Question - Exploring Similarity and Area Ratios in Geometric Figures

(a) Triangle \( AXM \) is similar to triangle \( CXD \) because they have two pairs of corresponding angles that are equal: \( \angle AXM = \angle CXD \) (both are right angles), and \( \angle AMX = \angle CDX \) (they are vertical angles). Therefore, by AA (Angle-Angle) similarity criterion, \( \triangle AXM \sim \triangle CXD \).

(b) To find the value of \( \frac{\text{area of } \triangle AMX}{\text{area of } \triangle CXD} \), we can use the fact that the ratio of the areas of two similar triangles is the square of the ratio of their corresponding sides.
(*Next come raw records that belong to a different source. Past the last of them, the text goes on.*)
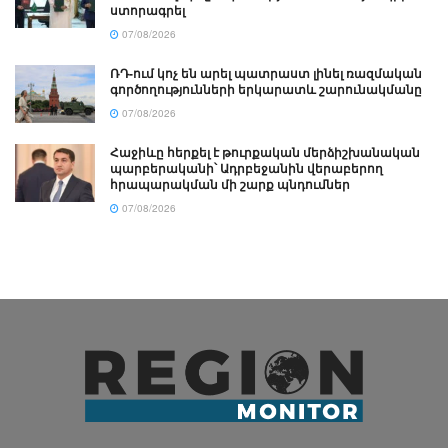
ստորագրել
07/08/2026
ՌԴ-ում կոչ են արել պատրաստ լինել ռազմական
գործողությունների երկարատև շարունակմանը
07/08/2026
Հաջիևը հերքել է թուրքական մերձիշխանական
պարբերականի՝ Ադրբեջանին վերաբերող
հրապարակման մի շարք պնդումներ
07/08/2026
If \( AM = x \) and \( CD = kx \) for some proportional constant \( k \), then:

\[ \frac{\text{area of } \triangle AMX}{\text{area of } \triangle CXD} = \left( \frac{x}{kx} \right)^2 = \left( \frac{1}{k} \right)^2 \]

(c) By the same principle, to find the value of \( \frac{\text{area of } \triangle AXM}{\text{area of } \triangle ACDX} \), we add the areas of \( \triangle AMX \) and \( \triangle CXD \) to get the area of \( \triangle ACDX \). Assuming \( AM = x \) and \( CD = kx \), the area of \( \triangle ACDX \) is the sum of the areas of \( \triangle AMX \) and \( \triangle CXD \):

\[ \text{area of }\triangle ACDX = \text{area of }\triangle AMX + \text{area of }\triangle CXD \]
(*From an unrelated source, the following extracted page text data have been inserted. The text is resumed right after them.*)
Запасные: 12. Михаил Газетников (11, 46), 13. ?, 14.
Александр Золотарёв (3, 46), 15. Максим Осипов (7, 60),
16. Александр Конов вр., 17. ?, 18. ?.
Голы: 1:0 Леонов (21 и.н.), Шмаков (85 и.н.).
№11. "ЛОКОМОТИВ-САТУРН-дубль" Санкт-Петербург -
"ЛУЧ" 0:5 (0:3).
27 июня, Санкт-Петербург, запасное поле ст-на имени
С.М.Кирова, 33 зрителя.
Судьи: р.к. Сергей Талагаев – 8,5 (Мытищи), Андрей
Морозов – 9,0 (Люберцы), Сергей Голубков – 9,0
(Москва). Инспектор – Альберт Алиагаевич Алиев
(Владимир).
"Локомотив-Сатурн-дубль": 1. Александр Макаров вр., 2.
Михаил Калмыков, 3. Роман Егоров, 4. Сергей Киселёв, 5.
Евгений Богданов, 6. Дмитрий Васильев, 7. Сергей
\[ \frac{\text{area of }\triangle AXM}{\text{area of }\triangle ACDX} = \frac{\text{area of }\triangle AXM}{\text{area of }\triangle AXM + \text{area of }\triangle CXD} \]

\[ \frac{\text{area of }\triangle AXM}{\text{area of }\triangle ACDX} = \frac{x^2}{x^2 + (kx)^2} \]

Without specific values for AM and CD, we can't simplify further. If more information is provided, then the ratio can be expressed in simplest form.